More Canadian university and college campuses going smoke-free: report
The Canadian Community Health Survey, released Wednesday, found 17.7 per cent of Canadians aged 12 and older smoked either daily or occasionally in 2015, down slightly from 18.1 per cent a year earlier. (Alan Diaz/AP Photo)
Sheryl Ubelacker, The Canadian Press
Published Thursday, September 13, 2018 1:24PM EDT
Last Updated Thursday, September 13, 2018 1:31PM EDT
TORONTO -- A growing number of university and college campuses across the country are now fully smoke-free -- both indoors and out, says a report by the Canadian Cancer Society released Thursday.
The report says there are now 65 post-secondary institutions that prohibit smoking anywhere on campus, more than double the number in 2017, when 30 colleges and university campuses had implemented smoke-free policies. That's also a dramatic rise from a decade earlier, when only four such institutions had full smoking bans.
Dalhousie University in Halifax was among the first to make its campus 100 per cent smoke-free, in 2003. Those that have followed include the University of Regina, McMaster University in Hamilton and George Brown College in Toronto.
"The trend is accelerating," Rob Cunningham, senior policy analyst at the Canadian Cancer Society, said from Ottawa. "We've seen the feasibility at various colleges and universities doing it, which then prompts encouragement to nearby institutions to do the same thing.

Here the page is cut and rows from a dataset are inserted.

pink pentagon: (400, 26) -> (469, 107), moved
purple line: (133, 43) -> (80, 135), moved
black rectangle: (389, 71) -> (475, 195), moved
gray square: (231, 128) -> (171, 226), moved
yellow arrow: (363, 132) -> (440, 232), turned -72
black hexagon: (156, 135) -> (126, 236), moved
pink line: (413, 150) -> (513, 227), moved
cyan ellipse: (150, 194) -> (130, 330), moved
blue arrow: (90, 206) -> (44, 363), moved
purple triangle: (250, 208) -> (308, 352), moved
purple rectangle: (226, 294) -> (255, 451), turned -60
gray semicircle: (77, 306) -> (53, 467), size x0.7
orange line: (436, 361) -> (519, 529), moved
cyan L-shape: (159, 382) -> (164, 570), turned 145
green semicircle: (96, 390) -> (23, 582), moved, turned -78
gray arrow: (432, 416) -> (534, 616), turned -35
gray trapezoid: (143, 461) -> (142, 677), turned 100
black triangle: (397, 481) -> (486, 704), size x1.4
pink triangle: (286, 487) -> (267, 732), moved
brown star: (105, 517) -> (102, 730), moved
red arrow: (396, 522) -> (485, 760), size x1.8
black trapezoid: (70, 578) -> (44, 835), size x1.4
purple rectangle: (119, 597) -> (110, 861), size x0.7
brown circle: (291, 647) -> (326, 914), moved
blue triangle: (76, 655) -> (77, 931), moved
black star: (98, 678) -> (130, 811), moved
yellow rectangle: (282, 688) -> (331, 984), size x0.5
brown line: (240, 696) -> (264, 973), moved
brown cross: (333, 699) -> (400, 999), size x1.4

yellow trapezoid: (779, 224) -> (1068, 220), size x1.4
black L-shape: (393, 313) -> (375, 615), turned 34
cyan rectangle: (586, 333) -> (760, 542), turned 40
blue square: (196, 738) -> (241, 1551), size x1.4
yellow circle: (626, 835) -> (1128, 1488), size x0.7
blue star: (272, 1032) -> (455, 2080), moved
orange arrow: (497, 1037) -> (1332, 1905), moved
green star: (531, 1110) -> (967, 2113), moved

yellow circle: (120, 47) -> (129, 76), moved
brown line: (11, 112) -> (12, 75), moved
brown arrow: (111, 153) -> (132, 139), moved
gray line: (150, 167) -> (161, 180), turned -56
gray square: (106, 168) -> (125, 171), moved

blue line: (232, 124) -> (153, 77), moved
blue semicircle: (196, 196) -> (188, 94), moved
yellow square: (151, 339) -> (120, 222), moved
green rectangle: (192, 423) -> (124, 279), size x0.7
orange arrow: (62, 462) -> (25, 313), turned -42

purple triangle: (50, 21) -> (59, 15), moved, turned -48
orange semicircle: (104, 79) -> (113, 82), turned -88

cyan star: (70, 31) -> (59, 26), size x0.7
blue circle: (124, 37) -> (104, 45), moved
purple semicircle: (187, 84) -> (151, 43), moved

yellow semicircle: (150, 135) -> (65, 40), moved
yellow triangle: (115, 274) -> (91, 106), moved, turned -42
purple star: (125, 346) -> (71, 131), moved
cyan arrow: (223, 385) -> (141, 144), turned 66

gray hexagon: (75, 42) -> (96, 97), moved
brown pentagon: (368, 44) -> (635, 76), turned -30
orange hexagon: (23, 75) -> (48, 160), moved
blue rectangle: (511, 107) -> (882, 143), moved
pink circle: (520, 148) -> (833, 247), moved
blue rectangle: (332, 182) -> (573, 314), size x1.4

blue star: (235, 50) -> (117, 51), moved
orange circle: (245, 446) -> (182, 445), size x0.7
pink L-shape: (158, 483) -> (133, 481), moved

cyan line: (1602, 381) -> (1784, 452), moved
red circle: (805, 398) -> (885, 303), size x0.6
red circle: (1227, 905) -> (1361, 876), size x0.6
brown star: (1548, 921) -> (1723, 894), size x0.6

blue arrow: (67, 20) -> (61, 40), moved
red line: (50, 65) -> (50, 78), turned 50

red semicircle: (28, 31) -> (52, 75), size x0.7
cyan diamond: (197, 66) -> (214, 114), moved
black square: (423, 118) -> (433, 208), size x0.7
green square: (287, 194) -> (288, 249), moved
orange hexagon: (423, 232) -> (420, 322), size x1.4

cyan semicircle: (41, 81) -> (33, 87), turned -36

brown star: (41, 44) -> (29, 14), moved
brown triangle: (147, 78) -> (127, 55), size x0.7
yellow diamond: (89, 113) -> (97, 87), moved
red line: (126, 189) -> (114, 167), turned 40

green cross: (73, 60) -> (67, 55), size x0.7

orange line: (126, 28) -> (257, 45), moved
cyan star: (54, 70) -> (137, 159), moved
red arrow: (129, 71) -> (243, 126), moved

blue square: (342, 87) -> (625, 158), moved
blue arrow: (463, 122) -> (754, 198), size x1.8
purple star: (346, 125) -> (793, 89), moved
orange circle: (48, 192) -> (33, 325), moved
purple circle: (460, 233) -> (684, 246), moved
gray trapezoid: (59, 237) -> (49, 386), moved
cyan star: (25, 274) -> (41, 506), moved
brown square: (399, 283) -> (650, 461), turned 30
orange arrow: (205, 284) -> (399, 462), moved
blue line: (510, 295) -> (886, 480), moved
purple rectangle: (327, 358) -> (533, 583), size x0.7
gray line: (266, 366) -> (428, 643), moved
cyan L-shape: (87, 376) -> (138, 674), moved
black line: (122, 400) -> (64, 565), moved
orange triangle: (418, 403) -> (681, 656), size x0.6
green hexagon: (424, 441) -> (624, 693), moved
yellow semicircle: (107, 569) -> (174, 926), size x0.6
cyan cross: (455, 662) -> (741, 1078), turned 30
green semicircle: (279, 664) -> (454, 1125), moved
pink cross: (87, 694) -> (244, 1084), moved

"That's positive because not only is there protection from second-hand smoke, but it's a great motivator for smokers to quit because it's less convenient."
Of the universities and colleges that are smoke-free, many have policies that also apply to cannabis, hookah smoking and e-cigarettes.
Next month's legalization of recreational marijuana is also spurring many post-secondary institutions to strengthen current smoke-free policies and may prod others to bring in their own bans.
"Suddenly, it's going to be legal to smoke cannabis. There are many underage students," said Cunningham, noting that depending on the province, those under the age of 18 or 19 are prohibited from smoking pot.
The easiest thing for all of the country's 260 colleges and universities to do, he said, "is to say you can't smoke anything anywhere on campus."
The Canadian Cancer Society is also concerned about the growing use of e-cigarettes, particularly among youth -- a phenomenon the commissioner of the U.S. Food and Drug Administration characterized this week as an "epidemic of addiction," mainly driven by flavoured products.
"Most campuses adopting policies are applying them to smoking of anything, including cannabis, and applying it to e-cigarettes as well," said Cunningham.
"But it is good for policies to be comprehensive," he said. "One of the reasons for that is that you can consume cannabis through an e-cigarette. That's part of the context of why there shouldn't be vaping either on campus."